For self-driving cars to drive autonomously, they require large amounts of computing power to run sophisticated algorithms and onboard camera systems to navigate traffic safely.
While the findings are only projections, Soumya Sudhakar, a lead MIT researcher on the study, said the results should make self-driving car researchers and makers realize that “business-as-usual” is not enough, and computing efficiency should be at the forefront of their minds.
“This has the potential to become an enormous problem,” she said in a statement. “But if we get ahead of it, we could design more efficient autonomous vehicles that have a smaller carbon footprint from the start.”
Major auto manufacturers, from Tesla to GE, have made big bets on self-driving cars fueling the future. But they have been plagued with safety concerns, technological challenges and delays. Still, the industry was roughly valued at $22 billion in 2022 and could grow to nearly $76 billion by 2027, market statistics show.
To study the impact of this level of growth, researchers built a model to calculate how much emissions computers onboard a fleet of fully electric, autonomous vehicles would generate, study scientists said.

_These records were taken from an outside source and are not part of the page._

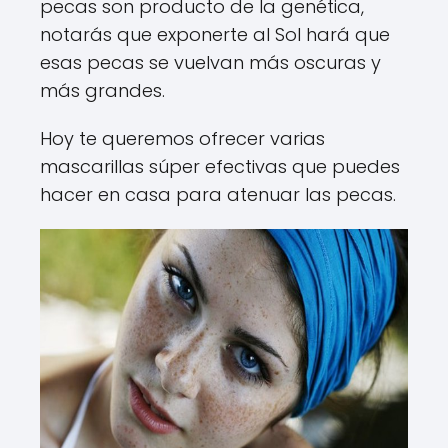
pecas son producto de la genética,
notarás que exponerte al Sol hará que
esas pecas se vuelvan más oscuras y
más grandes.
Hoy te queremos ofrecer varias
mascarillas súper efectivas que puedes
hacer en casa para atenuar las pecas.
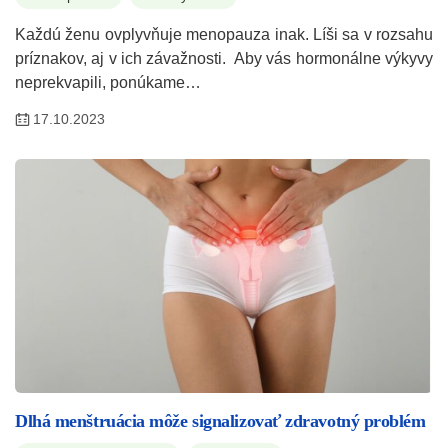
Každú ženu ovplyvňuje menopauza inak. Líši sa v rozsahu
príznakov, aj v ich závažnosti. Aby vás hormonálne výkyvy
neprekvapili, ponúkame…
17.10.2023
Dlhá menštruácia môže signalizovať zdravotný problém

The model estimated roughly 1 billion vehicles in a global fleet, along with power each car’s computer would use of roughly 840 watts, the average hours they are individually driven, and the carbon intensity of the electricity powering each computer.

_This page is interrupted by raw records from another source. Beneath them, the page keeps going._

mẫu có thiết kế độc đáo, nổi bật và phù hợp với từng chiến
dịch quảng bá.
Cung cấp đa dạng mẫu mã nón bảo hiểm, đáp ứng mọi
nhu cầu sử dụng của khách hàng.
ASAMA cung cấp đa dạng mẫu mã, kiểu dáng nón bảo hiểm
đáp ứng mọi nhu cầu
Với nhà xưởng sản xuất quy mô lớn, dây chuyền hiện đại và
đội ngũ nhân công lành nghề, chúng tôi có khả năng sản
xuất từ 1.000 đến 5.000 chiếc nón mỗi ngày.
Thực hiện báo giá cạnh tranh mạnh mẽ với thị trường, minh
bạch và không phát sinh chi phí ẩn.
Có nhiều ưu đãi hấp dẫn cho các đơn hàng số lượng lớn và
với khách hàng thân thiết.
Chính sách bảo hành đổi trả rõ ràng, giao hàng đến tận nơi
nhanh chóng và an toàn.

While that equation seems “deceptively simple,” Sudhakar said, it is difficult to calculate, because it’s still uncertain how self-driving vehicles would change driving habits.
For instance, some research says self-driving cars would lead to longer drive times, because people can multitask. Others say drive time would decrease, because computers would find the quickest ways to destinations.
Researchers also found that to keep computer-generated emissions from spiraling out of control in the coming decades, each autonomous vehicle would need to consume less than 1.2 kilowatts of energy for computing, which would require hardware to double in efficiency roughly every 1.1 years, a “significantly faster pace” than what’s being done currently.
In some scenarios, scientists also found that self-driving companies would need to make their computer hardware double in efficiency roughly every year for a global fleet to not blow past these emissions estimates by 2050.
To boost efficiency, researchers said, scientists could develop specialized hardware designed to run specific driving algorithms, and power navigation and perception tasks. But that comes with a challenge, Sudhakar said, since vehicles often have 10- to 20-year life spans, so any current hardware upgrades might not be “future-proof” to run new algorithms.
Researchers could also try to make algorithms more efficient and require less computing power, but they might have to trade off accuracy for efficiency and potentially impact vehicle safety, study authors said.
Vivienne Sze, a study author and associate professor in MIT’s Department of Electrical Engineering and Computer Science, said she hopes self-driving carmakers will take into account the emissions output and carbon efficiency of their technology.
“The energy consumption of an autonomous vehicle is really critical,” Sze said. “Not just for extending the battery life, but also for sustainability.”